Unfortunately, far too many fund advisers view the Code of Ethics Rule provisions as mere recordkeeping requirements and fail to adequately scrutinize employee trades for the above-listed abuses, among others. Even then, they often don’t know if their records are complete. Others squander countless hours and resources manually comparing personal securities transaction reports to the firm’s trading activity, restricted lists and other written procedures, such as pre-clearance requirements, despite the fact that personal trading information can be effortlessly and effectively evaluated for these and other compliance breaches through appropriate software analysis.
A “Reasonable” Approach
There is a balance to be found for personal securities transactions monitoring. While software can manage the time- and resource-intensive comparisons and pinpoint the red flags, it cannot undertake the analysis of them once they’re identified. Nor can it ensure that a firm’s code of ethics is up to par. This is where “man power” can have the most impact.
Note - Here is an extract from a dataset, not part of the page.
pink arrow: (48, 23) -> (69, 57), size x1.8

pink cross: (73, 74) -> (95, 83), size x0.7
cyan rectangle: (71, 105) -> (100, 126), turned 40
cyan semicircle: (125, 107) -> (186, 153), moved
But even at this stage the volume of scrutiny required could be overwhelming for some compliance officers. A perfect balance can be achieved by engaging with consultants who are experts in compliance to:
- Align the firm’s code of ethics with compliance mandates
- Ensure the code of ethics is properly implemented in the software
- Monitor any exceptions noted by the system while processing personal trading activity
- Raise an alert when red flags are identified that require review and redress.
While it is true that no compliance officer, system or program will be able to identify and avert all problems all of the time, it is important to remember that reasonableness is the standard. Rule 206(4)-7 under the Advisers Act and Rule 38a-1 under the Company Act require that advisers and funds adopt policies and procedures reasonably designed to prevent, detect and correct violations of the respective Acts. In this day and age, it is simply not reasonable to allow compliance problems to arise that could have been averted through responsible utilization and review of data already compiled by the firm. However, these efforts must be appropriately integrated into a comprehensive compliance program and monitoring efforts tailored to the firm’s practice.
 In hindsight, the 2008 Compliance Alert appears to have been a prelude to the legal and regulatory offensive against trading abuses, such as insider trading, which was manifested in earnest beginning in 2009.